Pertanyaan:
Assalamualaikum wr wb.
Nuwun sewu Yai, saya mau bertanya. Bagaimana hukumnya jual beli kebutuhan media sosial (follower, like, subscriber, viewer, dll)?
Terima kasih atas jawabannya.
Jawaban:
Wa’alaikumussalam warahmatullahi wabarakatuh.
Penanya yang budiman. Semoga rahmat Allah SWT senantiasa mengiringi kita semua sehingga hidup kita selalu dilimpahi keberkahan.
Sebelum kita masuk jauh ke dalam telaah fiqih mengenai hukum jual beli follower, like/fan, subscriber, viewer, atau semacamnya maka ada baiknya kita perlu mengetahui terlebih dulu tentang kedudukan keempat hal tersebut, khususnya terkait dengan syarat apakah bisa kesemuanya itu disebut sebagai harta. Mengapa?
Sebab, salah satu rukun jual beli adalah bila objek yang dibeli itu memenuhi unsur sebagai harta. Artinya, bisa dikuasai, dimanfaatkan, dan menghendaki adanya ganti rugi bila dirusak oleh seseorang. Inilah nilai penting dari mengetahui duduk masalah hal tersebut.
Apakah Follower, Subscriber, Like/Fan, dan Viewer merupakan Harta?

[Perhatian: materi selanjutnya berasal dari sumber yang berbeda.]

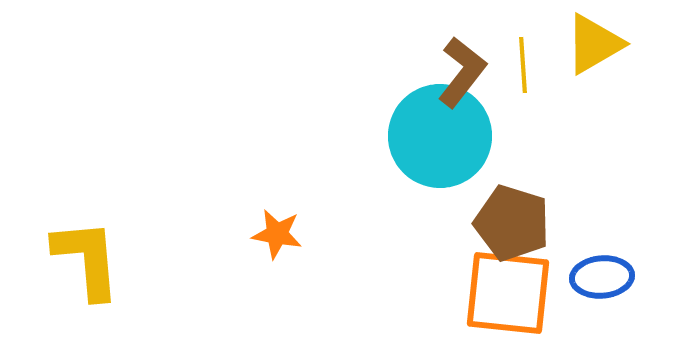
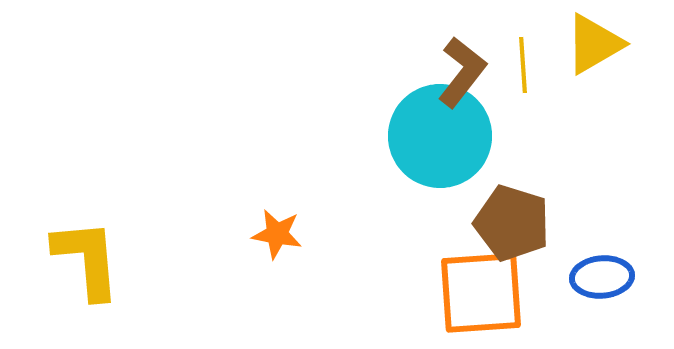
orange square: moved 27 px left; rotated 10 degrees counterclockwise
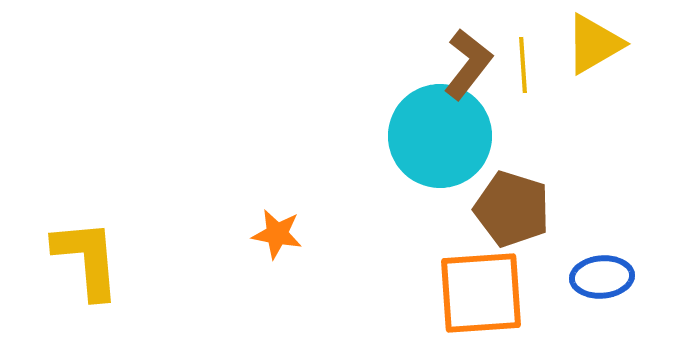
brown L-shape: moved 6 px right, 8 px up
brown pentagon: moved 14 px up
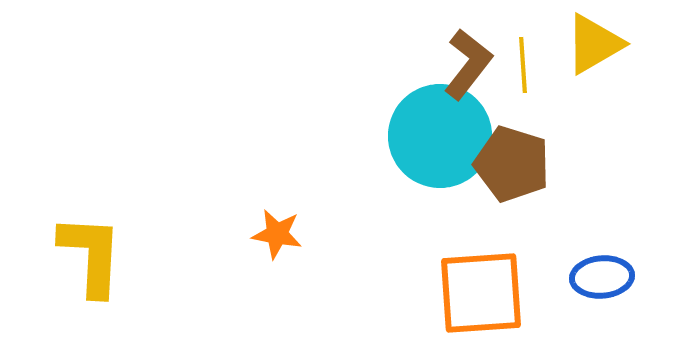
brown pentagon: moved 45 px up
yellow L-shape: moved 4 px right, 4 px up; rotated 8 degrees clockwise
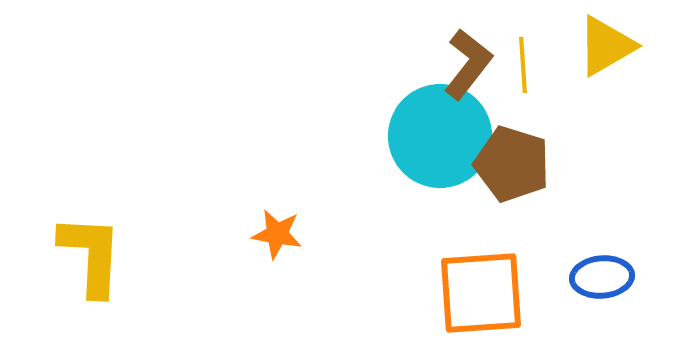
yellow triangle: moved 12 px right, 2 px down
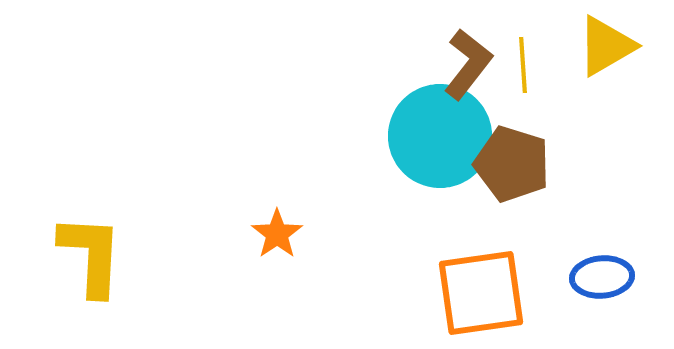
orange star: rotated 27 degrees clockwise
orange square: rotated 4 degrees counterclockwise
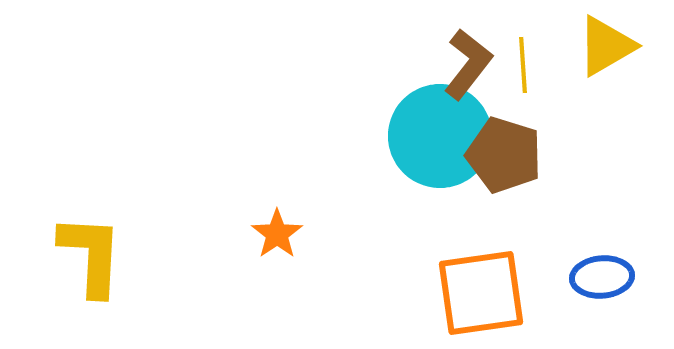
brown pentagon: moved 8 px left, 9 px up
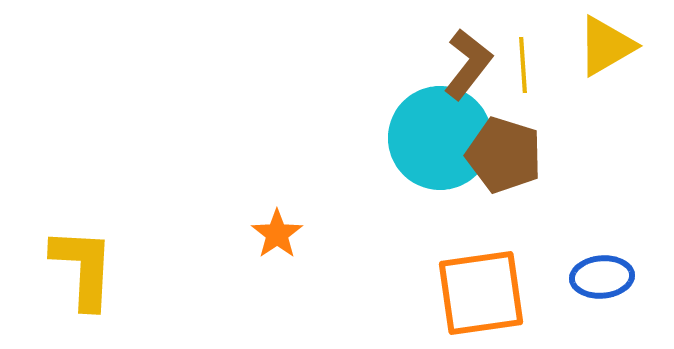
cyan circle: moved 2 px down
yellow L-shape: moved 8 px left, 13 px down
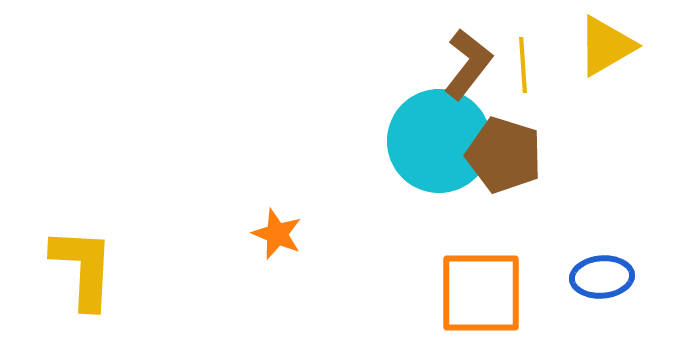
cyan circle: moved 1 px left, 3 px down
orange star: rotated 15 degrees counterclockwise
orange square: rotated 8 degrees clockwise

Perlu dipertegas terlebih dahulu bahwa istilah follower, like/fan, dan subscriber secara umum boleh dikatakan bermakna mirip, yakni “pengikut” atau “pelanggan”. Hanya saja, masing-masing istilah digunakan untuk platform media sosial yang berbeda-beda: follower untuk Twitter, Instagram, Tiktok, dan lainnya; subscriber untuk Youtube, dan like atau fan untuk halaman Facebook (fanpage). Sementara viewer lazim mengacu pada pengertian penonton video di media sosial, dan ini berlaku untuk hampir semua platform.
Istilah-istilah tersebut mencerminkan relasi dua akun, yakni antara yang diikuti dan mengikuti; atau antara akun penyedia konten dan pelanggan/penikmat konten. Dua akun tersebut bisa saling mengikuti satu sama lain, bisa juga tidak. Si akun pengikut pun sewaktu-waktu bebas memutus relasi itu dengan, misalnya, unfollow, unsubscribe, atau unlike. Tidak ada kontrak atau kesepakatan apa pun antara dua akun itu. Umumnya, hubungan itu dibangun atas dasar kesukarelaan dari akun satu untuk mengikuti akun lainnya.
Akun media sosial merupakan bagian dari pernyataan data diri personal atau lembaga. Di media sosial, seseorang yang memiliki banyak follower, like/fan, subscriber, dan viewer, menandakan dirinya diterima oleh ceruk masyarakat sosial tertentu.
Penerimaan berbasis personal semacam ini sering kita namai dengan istilah reputasi, yang kemudian dalam fiqih sering dikategorikan sebagai jah.
Jah, dalam perspektif kajian fiqih, termasuk harta manfaat. Sebagai harta manfaat maka jah bisa dijualbelikan atau disewakan dan dinilai sebagai uang. Jadi, follower, fan, dan subscriber sebagai penyusun jah (reputasi), merupakan yang bisa dijualbelikan dan disewakan/dikontrakkan.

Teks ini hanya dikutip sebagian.